The burden is on the proponent of the expert testimony to establish its admissibility by a preponderance of the evidence. See Id. at 592 n.10, 113 S.Ct. 2786. The proponent does not have to demonstrate that the testimony is correct, only that the expert is qualified and the testimony is relevant and reliable. Moore v. Ashland Chem., Inc. , 151 F.3d 269, 276 (5th Cir. 1998). The court's inquiry is flexible in that "[t]he relevance and reliability of expert testimony turns upon its nature and the purpose for which its proponent offers it." United States v. Valencia , 600 F.3d 389, 424 (5th Cir. 2010) (citation omitted). "As a general rule, questions relating to the bases and sources of an expert's opinion affect the weight to be assigned that opinion rather than its admissibility and should be left for the [trier of fact's] consideration." Viterbo v. Dow Chem. Co. , 826 F.2d 420, 422 (5th Cir. 1987). "Vigorous cross-examination, presentation of contrary evidence, and careful instruction on the burden of proof are the traditional and appropriate means of attacking shaky but admissible evidence." Daubert , 509 U.S. at 596, 113 S.Ct. 2786 ; see also Guy v. Crown Equip. Corp. , 394 F.3d 320, 325 (5th Cir. 2004) ("Although the Daubert analysis is applied to ensure expert witnesses have employed reliable principles and methods in reaching their conclusions, the test does not judge the expert's conclusions themselves.").

A. Qualifications

Plaintiffs argue that Mr. Martin lacks the qualifications to provide opinions on the reasonableness and necessity of attorneys’ fees and expenses in the trademark lawsuit because he has no experience "trying intellectual property cases" and no experience "trying cases in New Jersey." (doc. 104 at 3-4.) They also argue that he should be excluded from providing "insurance industry testimony regarding the actual practices of insurers and insureds" because he does not have "industry experience actually handling or processing claims." (Id. at 4.)
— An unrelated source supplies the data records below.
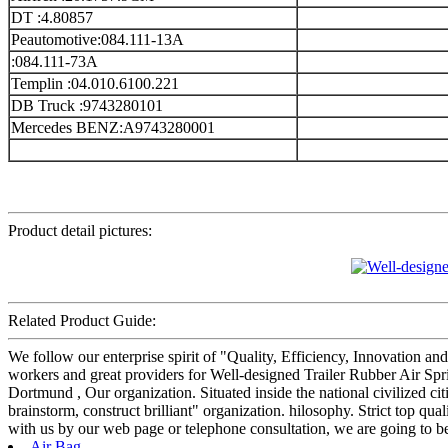
DT :4.80857
Peautomotive:084.111-13A
:084.111-73A
Templin :04.010.6100.221
DB Truck :9743280101
Mercedes BENZ:A9743280001
Product detail pictures:
Related Product Guide:
We follow our enterprise spirit of "Quality, Efficiency, Innovation 
workers and great providers for Well-designed Trailer Rubber Air Spr
Dortmund , Our organization. Situated inside the national civilized ci
brainstorm, construct brilliant" organization. hilosophy. Strict top q
with us by our web page or telephone consultation, we are going to be
Air Bag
Before allowing expert testimony to be heard, a district court "must be assured that the proffered witness is qualified to testify by virtue of his ‘knowledge, skill, experience, training, or education.’ " United States v. Cooks , 589 F.3d 173, 179 (5th Cir. 2009) (quoting Fed. R. Evid. 702 ). "A district court should refuse to allow an expert witness to testify if it finds that the witness is not qualified to testify in a particular field or on a given subject." Wilson v. Woods , 163 F.3d 935, 937 (5th Cir. 1999). "The standard for qualifying expert witnesses is fairly liberal; the witness need not have specialized expertise in the area directly pertinent to the issue in question if the witness has qualifications in the general field related to the subject matter in question." Guzman v. Mem'l Hermann Hosp. Sys. , No. CIV.A. H-07-3973, 2008 WL 5273713, at *15 (S.D. Tex. Dec. 17, 2008). "Differences in expertise bear chiefly on the weight to be assigned to the testimony by the trier of fact, not its admissibility." Huss v. Gayden , 571 F.3d 442, 455 (5th Cir. 2009). The inquiry is whether a particular expert has "sufficient specialized knowledge to assist the jurors in deciding the particular issues." Tanner v. Westbrook , 174 F.3d 542, 548 (5th Cir. 1999) (quoting Kumho , 526 U.S. at 156, 119 S.Ct. 1167 ). The court has wide discretion in determining whether an expert is qualified. See Watkins v. Telsmith, Inc. , 121 F.3d 984, 988 (5th Cir. 1997).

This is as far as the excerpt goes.